(Dataset items)
++++++++++

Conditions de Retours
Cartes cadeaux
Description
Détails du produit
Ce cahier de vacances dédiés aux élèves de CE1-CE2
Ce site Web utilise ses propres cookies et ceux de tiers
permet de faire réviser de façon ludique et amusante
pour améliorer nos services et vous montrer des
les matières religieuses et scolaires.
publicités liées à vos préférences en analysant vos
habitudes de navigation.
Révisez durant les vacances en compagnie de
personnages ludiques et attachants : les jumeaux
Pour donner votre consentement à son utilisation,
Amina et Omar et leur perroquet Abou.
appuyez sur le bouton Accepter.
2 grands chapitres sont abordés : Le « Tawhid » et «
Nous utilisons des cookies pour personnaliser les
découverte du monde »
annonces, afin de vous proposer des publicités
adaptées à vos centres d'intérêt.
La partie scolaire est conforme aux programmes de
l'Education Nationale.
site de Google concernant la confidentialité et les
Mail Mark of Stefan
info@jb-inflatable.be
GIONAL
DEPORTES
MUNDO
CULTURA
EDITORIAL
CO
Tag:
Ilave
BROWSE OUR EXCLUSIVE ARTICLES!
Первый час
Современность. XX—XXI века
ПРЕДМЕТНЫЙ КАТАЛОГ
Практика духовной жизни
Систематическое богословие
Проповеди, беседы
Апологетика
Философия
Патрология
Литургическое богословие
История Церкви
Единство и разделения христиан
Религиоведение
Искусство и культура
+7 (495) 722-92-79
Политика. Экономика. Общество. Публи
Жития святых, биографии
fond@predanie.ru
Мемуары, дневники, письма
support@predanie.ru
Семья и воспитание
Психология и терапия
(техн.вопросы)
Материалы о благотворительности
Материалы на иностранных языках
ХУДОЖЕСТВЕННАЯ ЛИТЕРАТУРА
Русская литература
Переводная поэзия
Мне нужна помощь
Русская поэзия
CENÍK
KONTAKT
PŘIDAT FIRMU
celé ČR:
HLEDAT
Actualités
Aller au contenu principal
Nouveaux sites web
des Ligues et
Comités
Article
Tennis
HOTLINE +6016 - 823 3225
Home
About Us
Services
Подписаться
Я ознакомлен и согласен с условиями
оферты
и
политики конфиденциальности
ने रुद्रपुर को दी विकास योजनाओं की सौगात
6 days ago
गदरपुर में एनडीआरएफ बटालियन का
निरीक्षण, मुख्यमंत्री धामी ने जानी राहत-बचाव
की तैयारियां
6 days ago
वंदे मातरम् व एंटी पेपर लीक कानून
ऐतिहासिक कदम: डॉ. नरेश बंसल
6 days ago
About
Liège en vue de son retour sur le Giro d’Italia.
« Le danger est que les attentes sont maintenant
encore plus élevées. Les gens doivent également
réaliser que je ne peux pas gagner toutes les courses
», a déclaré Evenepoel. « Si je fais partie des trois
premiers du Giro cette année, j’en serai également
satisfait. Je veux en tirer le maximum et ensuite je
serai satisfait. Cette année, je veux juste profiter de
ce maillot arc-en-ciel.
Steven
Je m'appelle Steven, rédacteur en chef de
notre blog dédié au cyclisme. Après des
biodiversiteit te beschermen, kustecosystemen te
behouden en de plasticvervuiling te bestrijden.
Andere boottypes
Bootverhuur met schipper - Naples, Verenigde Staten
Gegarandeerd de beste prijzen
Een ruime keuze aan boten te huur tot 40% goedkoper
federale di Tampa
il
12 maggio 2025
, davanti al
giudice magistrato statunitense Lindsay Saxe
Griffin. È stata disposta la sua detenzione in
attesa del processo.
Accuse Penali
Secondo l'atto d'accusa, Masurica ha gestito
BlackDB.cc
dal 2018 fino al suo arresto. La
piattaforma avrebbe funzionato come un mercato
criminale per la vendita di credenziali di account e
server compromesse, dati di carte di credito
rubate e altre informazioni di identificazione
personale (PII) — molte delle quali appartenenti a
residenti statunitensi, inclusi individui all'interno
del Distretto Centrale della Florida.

++++++++++

WORK INSTRUCTIONS:
Output the entries exactly.

TASK SOLUTION:
Conditions de Retours
Cartes cadeaux
Description
Détails du produit
Ce cahier de vacances dédiés aux élèves de CE1-CE2
Ce site Web utilise ses propres cookies et ceux de tiers
permet de faire réviser de façon ludique et amusante
pour améliorer nos services et vous montrer des
les matières religieuses et scolaires.
publicités liées à vos préférences en analysant vos
habitudes de navigation.
Révisez durant les vacances en compagnie de
personnages ludiques et attachants : les jumeaux
Pour donner votre consentement à son utilisation,
Amina et Omar et leur perroquet Abou.
appuyez sur le bouton Accepter.
2 grands chapitres sont abordés : Le « Tawhid » et «
Nous utilisons des cookies pour personnaliser les
découverte du monde »
annonces, afin de vous proposer des publicités
adaptées à vos centres d'intérêt.
La partie scolaire est conforme aux programmes de
l'Education Nationale.
site de Google concernant la confidentialité et les
Mail Mark of Stefan
info@jb-inflatable.be
GIONAL
DEPORTES
MUNDO
CULTURA
EDITORIAL
CO
Tag:
Ilave
BROWSE OUR EXCLUSIVE ARTICLES!
Первый час
Современность. XX—XXI века
ПРЕДМЕТНЫЙ КАТАЛОГ
Практика духовной жизни
Систематическое богословие
Проповеди, беседы
Апологетика
Философия
Патрология
Литургическое богословие
История Церкви
Единство и разделения христиан
Религиоведение
Искусство и культура
+7 (495) 722-92-79
Политика. Экономика. Общество. Публи
Жития святых, биографии
fond@predanie.ru
Мемуары, дневники, письма
support@predanie.ru
Семья и воспитание
Психология и терапия
(техн.вопросы)
Материалы о благотворительности
Материалы на иностранных языках
ХУДОЖЕСТВЕННАЯ ЛИТЕРАТУРА
Русская литература
Переводная поэзия
Мне нужна помощь
Русская поэзия
CENÍK
KONTAKT
PŘIDAT FIRMU
celé ČR:
HLEDAT
Actualités
Aller au contenu principal
Nouveaux sites web
des Ligues et
Comités
Article
Tennis
HOTLINE +6016 - 823 3225
Home
About Us
Services
Подписаться
Я ознакомлен и согласен с условиями
оферты
и
политики конфиденциальности
ने रुद्रपुर को दी विकास योजनाओं की सौगात
6 days ago
गदरपुर में एनडीआरएफ बटालियन का
निरीक्षण, मुख्यमंत्री धामी ने जानी राहत-बचाव
की तैयारियां
6 days ago
वंदे मातरम् व एंटी पेपर लीक कानून
ऐतिहासिक कदम: डॉ. नरेश बंसल
6 days ago
About
Liège en vue de son retour sur le Giro d’Italia.
« Le danger est que les attentes sont maintenant
encore plus élevées. Les gens doivent également
réaliser que je ne peux pas gagner toutes les courses
», a déclaré Evenepoel. « Si je fais partie des trois
premiers du Giro cette année, j’en serai également
satisfait. Je veux en tirer le maximum et ensuite je
serai satisfait. Cette année, je veux juste profiter de
ce maillot arc-en-ciel.
Steven
Je m'appelle Steven, rédacteur en chef de
notre blog dédié au cyclisme. Après des
biodiversiteit te beschermen, kustecosystemen te
behouden en de plasticvervuiling te bestrijden.
Andere boottypes
Bootverhuur met schipper - Naples, Verenigde Staten
Gegarandeerd de beste prijzen
Een ruime keuze aan boten te huur tot 40% goedkoper
federale di Tampa
il
12 maggio 2025
, davanti al
giudice magistrato statunitense Lindsay Saxe
Griffin. È stata disposta la sua detenzione in
attesa del processo.
Accuse Penali
Secondo l'atto d'accusa, Masurica ha gestito
BlackDB.cc
dal 2018 fino al suo arresto. La
piattaforma avrebbe funzionato come un mercato
criminale per la vendita di credenziali di account e
server compromesse, dati di carte di credito
rubate e altre informazioni di identificazione
personale (PII) — molte delle quali appartenenti a
residenti statunitensi, inclusi individui all'interno
del Distretto Centrale della Florida.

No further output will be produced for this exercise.